Was it all down to Antonio Conte? Did signing Andrea Pirlo and Arturo Vidal make all the difference? Could the contribution of the Juventus Stadium have been the key? Whatever your answers to all these questions, there is no doubt the Bianconeri were a team transformed when they picked up the Scudetto last season. And it set me wondering if their revival was the greatest ever seen in Serie A?
So out came the almanacs to look at the biggest gaps ever bridged by Italian title winners since the war. The starting point was Juve’s striking improvement on their miserable 2010/11. They finished a massive 24 points behind that year’s champions Milan – the equivalent of eight match victories. That game win figure became a yardstick to compare across the eras of two and three points for a victory.

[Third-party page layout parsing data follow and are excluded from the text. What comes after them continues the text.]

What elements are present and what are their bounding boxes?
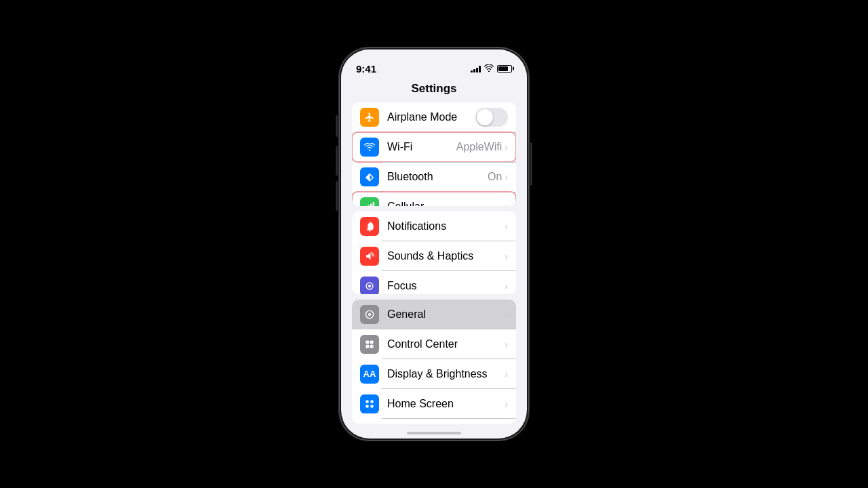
airplane-mode-label: Airplane Mode (387, 111, 475, 123)
sounds-haptics-row[interactable]: Sounds & Haptics › (352, 241, 516, 271)
general-row[interactable]: General › (352, 300, 516, 329)
general-label: General (387, 308, 505, 321)
control-center-chevron-icon: › (505, 339, 508, 350)
wifi-label: Wi-Fi (387, 141, 456, 153)
svg-rect-1 (368, 205, 370, 206)
wifi-icon (360, 138, 379, 157)
signal-icon (471, 65, 481, 73)
signal-bar-4 (479, 66, 481, 73)
signal-bar-2 (473, 69, 475, 73)
display-brightness-label: Display & Brightness (387, 368, 505, 380)
volume-down-button[interactable] (336, 181, 338, 211)
bluetooth-label: Bluetooth (387, 171, 488, 183)
notifications-label: Notifications (387, 220, 505, 232)
notifications-icon (360, 217, 379, 236)
sounds-haptics-icon (360, 247, 379, 266)
airplane-mode-row[interactable]: Airplane Mode (352, 102, 516, 132)
bluetooth-icon: ⬖ (360, 167, 379, 186)
volume-up-button[interactable] (336, 146, 338, 176)
svg-point-5 (368, 285, 371, 287)
airplane-mode-toggle[interactable] (475, 108, 508, 127)
display-brightness-icon: AA (360, 365, 379, 384)
display-brightness-chevron-icon: › (505, 369, 508, 380)
battery-fill (498, 66, 508, 71)
general-chevron-icon: › (505, 309, 508, 320)
svg-rect-10 (370, 340, 374, 344)
home-screen-row[interactable]: Home Screen › (352, 389, 516, 419)
svg-rect-13 (366, 400, 368, 403)
wifi-chevron-icon: › (505, 142, 508, 152)
power-button[interactable] (530, 142, 532, 186)
notifications-chevron-icon: › (505, 221, 508, 232)
svg-rect-16 (370, 405, 373, 407)
bluetooth-chevron-icon: › (505, 171, 508, 182)
svg-rect-12 (370, 345, 374, 348)
svg-rect-3 (373, 202, 374, 206)
control-center-label: Control Center (387, 338, 505, 350)
svg-point-8 (368, 313, 371, 316)
status-bar: 9:41 (341, 49, 527, 79)
focus-label: Focus (387, 280, 505, 292)
home-screen-icon (360, 394, 379, 413)
page-title: Settings (341, 79, 527, 102)
bluetooth-value: On (488, 171, 502, 183)
cellular-chevron-icon: › (505, 201, 508, 206)
focus-icon (360, 277, 379, 294)
signal-bar-1 (471, 70, 473, 73)
sounds-haptics-chevron-icon: › (505, 251, 508, 262)
status-time: 9:41 (356, 63, 376, 75)
accessibility-row[interactable]: Accessibility › (352, 419, 516, 424)
wifi-value: AppleWifi (456, 141, 502, 153)
scroll-indicator (407, 432, 461, 434)
svg-rect-15 (366, 405, 368, 407)
airplane-mode-toggle-knob (477, 109, 493, 125)
sounds-haptics-label: Sounds & Haptics (387, 250, 505, 262)
phone-screen: 9:41 (341, 49, 527, 439)
cellular-row[interactable]: Cellular › (352, 192, 516, 206)
svg-rect-2 (370, 204, 372, 206)
control-center-row[interactable]: Control Center › (352, 329, 516, 359)
wifi-status-icon (484, 64, 494, 73)
notifications-row[interactable]: Notifications › (352, 211, 516, 241)
svg-rect-9 (366, 340, 369, 344)
home-screen-label: Home Screen (387, 398, 505, 410)
airplane-mode-icon (360, 108, 379, 127)
cellular-label: Cellular (387, 201, 505, 206)
focus-chevron-icon: › (505, 281, 508, 291)
mute-button[interactable] (336, 115, 338, 137)
signal-bar-3 (476, 68, 478, 73)
more-group: General › Control Center › (352, 300, 516, 424)
connectivity-group: Airplane Mode Wi-Fi (352, 102, 516, 206)
svg-rect-11 (366, 345, 369, 348)
battery-icon (497, 65, 512, 73)
phone-frame: 9:41 (339, 47, 529, 441)
settings-scroll[interactable]: Airplane Mode Wi-Fi (341, 102, 527, 429)
svg-rect-14 (370, 400, 373, 403)
status-icons (471, 64, 512, 73)
bluetooth-row[interactable]: ⬖ Bluetooth On › (352, 162, 516, 192)
home-screen-chevron-icon: › (505, 399, 508, 409)
general-icon (360, 305, 379, 324)
cellular-icon (360, 197, 379, 206)
control-center-icon (360, 335, 379, 354)
focus-row[interactable]: Focus › (352, 271, 516, 294)
wifi-row[interactable]: Wi-Fi AppleWifi › (352, 132, 516, 162)
display-brightness-row[interactable]: AA Display & Brightness › (352, 359, 516, 389)
system-group: Notifications › Sounds & Haptics › (352, 211, 516, 294)
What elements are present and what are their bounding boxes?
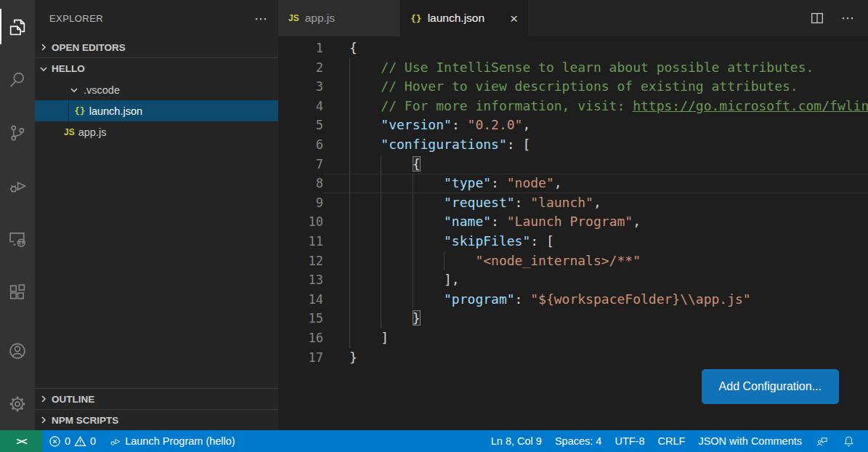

In fairness, the size of Serie A has also changed, making it almost impossible to compare different eras. Nonetheless, it makes for a decent talking point if nothing else. Was last term’s rejuvenation of La Vecchia Signora to topple reigning champions Milan the most dramatic ever seen?
In fact, on this basis anyway, it is actually the Rossoneri themselves who boast the most astounding turnaround. They had been 10 wins back of Juventus in the 1997/98 season but, under Alberto Zaccheroni, they pulled off probably their most improbable triumph 12 months later. It truly was a stratospheric return to form.
It underlines what many people felt at the time – that it was something of a freak triumph. Everyone knew this was not one of the great red and black sides and a look back at the huge squad they used confirms that. However, they hit a powerful run of results at the right time. Sometimes that can be enough to turn on the turbo and leave your rivals trailing in your wake.
You have to go back nearly another decade to find anyone who came close to Milan’s achievement. Vujadin Boskov’s Sampdoria side of 1991 had been the equivalent of nine and a half wins back from Napoli the year before but it did not stop them flying to glory.
It was, in a sense, another shock victory as it broke up the dominance of the traditional powers of the time. But the Blucerchiati had been building a side to challenge for major honours for quite some time. Their astute transfer strategy reached its peak with their Scudetto triumph but it came at the pinnacle of a golden age.
Just the same, few have known a greater league rise and fall than the Doriani. Their title defence was one of the most feeble of recent times. Vialli and company were clearly drained by European duties as they finished miles adrift of Milan (the equivalent of nine wins back). They did, however, come within a whisker of European Cup success.
The Rossoneri staged a similar bounce in 1959 when they wiped out a nine-and-a-half win deficit on Juve the year before. However, history shows that those are exceptions, not the rule. If you want to prise the title away from its current holders you will really need to have finished within five wins of them in the previous campaign. In two out of every three seasons since the Second World War where the Scudetto has changed hands that has been the case. On last year’s standings, that would rule out anyone other than Milan wrestling the crown away from the Bianconeri this year.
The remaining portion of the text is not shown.